# Need help with Onkyo TX-SR875 power cord



## Vudu (Jul 24, 2011)

Hey all,

I've got a super-newbie question:

I'm trying to create a manageable solution for installing my Onkyo TX-SR875 receiver into a specially constructed cabinet. The problem I've encountered is that the receiver's power cord is just too short for what I'm trying to do (looks to be 6' long).

I've been trying to find a replacement cord that is 9' - 10' long but everything I find features a 3 prong female end / 3 prong male end to the wall outlet. The receiver has a 2 prong female end cord (please pardon my lack of tech knowledge regarding the proper model/type names of the cable ends).

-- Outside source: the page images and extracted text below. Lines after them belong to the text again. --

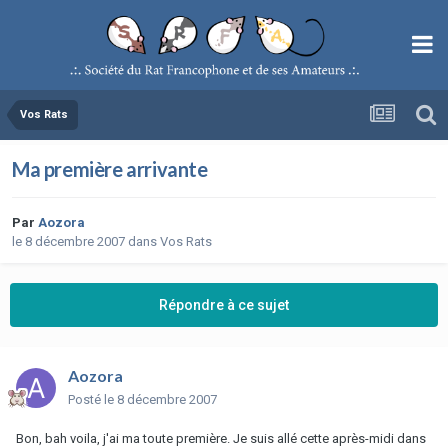
Vos Rats
Ma première arrivante
Par
Aozora
le 8 décembre 2007
dans
Vos Rats
Répondre à ce sujet
Aozora
Posté
le 8 décembre 2007
Bon, bah voila, j'ai ma toute première. Je suis allé cette après-midi dans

It would be greatly appreciated if anyone could direct me to a source for the longer power cord I seek. Any FYI regarding proper nomenclature would be greatly appreciated as well.

Cheers!


----------



## Anthony (Oct 5, 2006)

You are looking for an IEC C17 connector. http://en.wikipedia.org/wiki/IEC_60320. I'm making an assumption that this is what your receiver connector looks like, but my Marantz is the same way.

The IEC 60320 covers all the common household power cords. You are correct, the 3 prong is the most common. In some cases, the three prong will fit in the two prong socket, it's just the 3rd prong (ground) won't grab anything. This is okay, as the regular two prong cord wouldn't have a separate ground anyways.

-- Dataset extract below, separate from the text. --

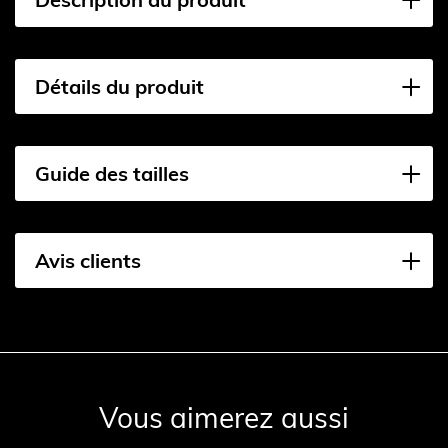
Détails du produit
Guide des tailles
Avis clients
Vous aimerez aussi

I've read that some people run into those connectors that are just a tad off and won't fit. If you have an extra 3 prong laying around, you might want to try it and then get a longer version of that.

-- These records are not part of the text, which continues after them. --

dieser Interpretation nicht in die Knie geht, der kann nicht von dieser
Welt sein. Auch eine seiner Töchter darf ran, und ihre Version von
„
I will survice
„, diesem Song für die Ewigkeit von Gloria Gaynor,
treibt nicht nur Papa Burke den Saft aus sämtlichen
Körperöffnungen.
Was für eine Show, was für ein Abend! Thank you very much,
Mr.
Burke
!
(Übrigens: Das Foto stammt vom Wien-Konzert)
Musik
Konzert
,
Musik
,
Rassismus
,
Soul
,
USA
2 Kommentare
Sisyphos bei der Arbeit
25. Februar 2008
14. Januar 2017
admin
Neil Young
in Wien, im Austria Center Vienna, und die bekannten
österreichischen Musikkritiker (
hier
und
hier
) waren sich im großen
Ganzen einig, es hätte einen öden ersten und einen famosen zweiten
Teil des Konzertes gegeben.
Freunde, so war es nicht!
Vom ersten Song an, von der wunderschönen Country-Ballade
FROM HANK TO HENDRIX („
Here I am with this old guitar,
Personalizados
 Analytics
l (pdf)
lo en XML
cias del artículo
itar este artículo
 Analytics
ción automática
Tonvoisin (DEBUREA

Else, look for a C17 power cord in the length you need. It will definitely be rarer (and possibly more expensive). Hopefully the 3 prong will still work for you.

Good luck.


----------



## Vudu (Jul 24, 2011)

Anthony,

Many thanks! That is exactly the info I was hoping to learn. Now I can actually search the marketplace for the proper item. Can't wait to get everything put together properly.

Cheers!


----------